I also doubt peasants would use the same lingo as educated nobles.

Also consider how the doctors would address each other and how they'd prefer to be addressed. That'll get you a different set of names you can use for more game flavour.

For example, there could be schools of medicine based on specialties. And while doctors would refer to each specialty by name, commoners would not make the differentiation (or know how to) and refer to them all as "Blood Letters" or somesuch.

Further, in a fantasy setting you add the element of healing magic. Shamans, priests, druids, strange monster abilities, magic items.

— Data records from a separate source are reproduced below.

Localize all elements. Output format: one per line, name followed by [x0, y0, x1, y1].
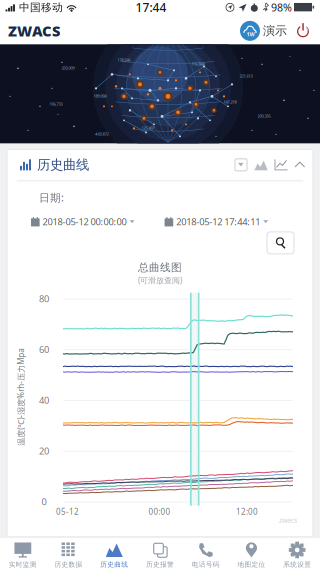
- staticText: zwacs: [279, 516, 297, 525]
- button[interactable]: Area chart: [251, 157, 271, 173]
- button[interactable]: 系统设置: [274, 538, 320, 577]
- staticText: 203,009: [62, 65, 74, 70]
- staticText: 98%: [271, 0, 292, 14]
- staticText: 2018-05-12 00:00:00: [43, 216, 127, 228]
- staticText: 106,733: [50, 101, 62, 106]
- button[interactable]: Power off: [287, 22, 311, 39]
- staticText: ZWACS: [8, 21, 60, 41]
- staticText: 历史曲线: [100, 560, 128, 569]
- staticText: 系统设置: [283, 560, 311, 569]
- staticText: 2018-05-12 17:44:11: [176, 216, 260, 228]
- button[interactable]: 历史报警: [137, 538, 183, 577]
- button[interactable]: 历史曲线: [91, 538, 137, 577]
- staticText: 历史曲线: [37, 157, 89, 173]
- staticText: 143,872: [96, 131, 108, 136]
- staticText: 电话号码: [192, 560, 220, 569]
- staticText: 历史报警: [146, 560, 174, 569]
- staticText: 地图定位: [237, 560, 265, 569]
- staticText: 200,355: [258, 113, 270, 118]
- staticText: 演示: [263, 24, 287, 38]
- button[interactable]: 电话号码: [183, 538, 229, 577]
- staticText: 中国移动: [19, 1, 63, 14]
- staticText: 125,407: [142, 125, 154, 130]
- staticText: 总曲线图: [138, 261, 182, 274]
- staticText: (可滑放查阅): [138, 275, 182, 286]
- staticText: 0: [42, 495, 46, 508]
- button[interactable]: Collapse: [291, 157, 309, 173]
- staticText: 147,218: [224, 99, 236, 104]
- button[interactable]: Line chart: [271, 157, 291, 173]
- button[interactable]: Options: [231, 157, 251, 173]
- staticText: 实时监测: [9, 560, 37, 569]
- button[interactable]: Search: [267, 232, 294, 254]
- staticText: 00:00: [149, 506, 171, 517]
- staticText: 温度(℃)-湿度%rh-压力Mpa: [0, 392, 70, 402]
- button[interactable]: 2018-05-12 17:44:11: [165, 216, 268, 228]
- staticText: 历史数据: [55, 560, 83, 569]
- staticText: 60: [39, 343, 49, 356]
- button[interactable]: 1W: [240, 21, 287, 41]
- staticText: 1W: [247, 30, 255, 38]
- staticText: 80: [39, 292, 49, 305]
- staticText: 12:00: [236, 506, 258, 517]
- staticText: 日期:: [39, 190, 64, 205]
- staticText: 05-12: [56, 506, 79, 517]
- button[interactable]: 地图定位: [229, 538, 274, 577]
- staticText: 17:44: [136, 0, 166, 15]
- staticText: 20: [39, 445, 49, 457]
- staticText: 189,004: [94, 93, 106, 98]
- staticText: 221,613: [240, 73, 252, 78]
- button[interactable]: 历史数据: [46, 538, 91, 577]
- staticText: 116,844: [192, 61, 204, 66]
- button[interactable]: 2018-05-12 00:00:00: [31, 216, 135, 228]
- button[interactable]: 实时监测: [0, 538, 46, 577]
- staticText: 40: [39, 394, 49, 406]
- staticText: 178,546: [118, 57, 130, 62]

So, perhaps there are those who prefer the study of anatomy and critical thinking and learning over the strange and unknowable aspects of magic. This might create two factions in your campaign: the scholars who scoff at "Witch Doctors" and use derogatory names accordingly, and those with faith who think study of anatomy, surgery and such is vulgar and done by misguided or heretical "Cutters."

A funny thought just came to me. I envision a city where the "Cutters" faction digs up fresh graves from church cemeteries to pursue their study, and "Barmy Preachers" storm in to animate the dead periodically so they can get them quickly back to their sanctified graves.

Funny or not, a faction conflict between chirurgeons and priests would be fertile ground for a setting.

Have you considered fictional names? For example, use a thesaurus to generate some keywords, then use an online translator to make the words fantastic and fictional sounding.

For example, doctor, surgeon, priest, healer, medic translated to Czech becomes lékaře, chirurg, kněz, léčitel, zdravotník for your campaign.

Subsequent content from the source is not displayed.